Posted on February 14th, 2019

Whether you’re a business owner looking to improve your accounting/bookkeeping, or simply someone wanting to better organize and understand your finances, we’ve put together a list of 10 key accounting terms you should know. Becoming familiar with these basic terms can lead to more effective tracking of financial transactions, more organized records of your most important purchases, as well as a general understanding of buzz words you may hear from your accountant when tax season arrives.

1. Assets – All resources owned by a company that are necessary for daily operations. This can include, but is not limited to, cash and investments, inventory, buildings, vehicles, FF&E (Furniture, Fixtures & Equipment), etc. Accounts receivable is also considered an asset (viewed as cash earned but not yet received).

2. Liabilities – All of the amounts owed by a company. These include amounts owed to credit cards, vendors/suppliers (i.e. accounts payable), payroll tax liabilities, business loans, etc.

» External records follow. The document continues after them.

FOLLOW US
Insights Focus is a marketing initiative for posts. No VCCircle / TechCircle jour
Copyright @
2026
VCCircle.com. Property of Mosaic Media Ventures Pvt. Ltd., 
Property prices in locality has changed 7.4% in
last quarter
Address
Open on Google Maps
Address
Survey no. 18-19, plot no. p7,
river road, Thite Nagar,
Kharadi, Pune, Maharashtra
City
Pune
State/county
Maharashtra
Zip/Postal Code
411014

3. Equity – The amount of money invested in a business by the owners plus/minus accumulated earnings/losses. In mathematical terms, it’s your total assets minus your total liabilities. You want this amount to be positive.

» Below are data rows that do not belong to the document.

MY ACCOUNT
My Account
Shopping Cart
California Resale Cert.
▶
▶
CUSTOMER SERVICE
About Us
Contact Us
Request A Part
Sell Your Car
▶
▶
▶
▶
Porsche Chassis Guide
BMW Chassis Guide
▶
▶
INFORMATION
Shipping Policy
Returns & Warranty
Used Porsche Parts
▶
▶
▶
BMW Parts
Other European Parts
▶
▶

4. Balance Sheet – The financial statement used to report business assets, liabilities and equity that must be in “balance” with this simple equation: Assets = Liabilities + Equity.

5. Debits vs Credits – By far the most confusing concept to understand. In general terms, accounting entries (aka journal entries) must be entered using “double-entry” accounting. This means that every journal entry must have, at a minimum, 2 lines in the following format… a debit amount on the left as a positive number, and a credit amount on the right as a negative number… AND they must sum to zero.  Assets, COGS/COS and Expenses carry a debit balance (i.e. positive numbers are looked at as positive numbers), while Liabilities, Equity and Revenues carry a credit balance (i.e. negative numbers are looked at as positive numbers). Did we confuse you yet? Here are some examples of journal entries that will (hopefully!) help you understand these concepts:

Accounts Receivable                                       $1,000

Sales                                                                              ($1,000)
An invoice is entered, and a sale is recognized

Cash                                                                $1,000

Accounts Receivable                                                 ($1,000)
Money is received for the sale above

Telephone Expense                                         $200

Accounts Payable                                                        ($200)
A bill is entered, and an expense is recognized

Accounts Payable                                            $200

Cash                                                                                  ($200)
Money is paid for the expense above

6. Cost of Goods Sold/Cost of Sales (COGS/COS) – The costs directly associated with the production of goods (manufacturer) or the purchase of goods (retailer) that were sold. Costs associated with the production of goods generally include materials and direct labor used to make/assemble them. Costs associated with the retail sale of goods generally include the wholesale purchase price plus costs to receive it (e.g., shipping).  COGS/COS are also known as variable costs, since they are directly related to and tend to fluctuate with revenue.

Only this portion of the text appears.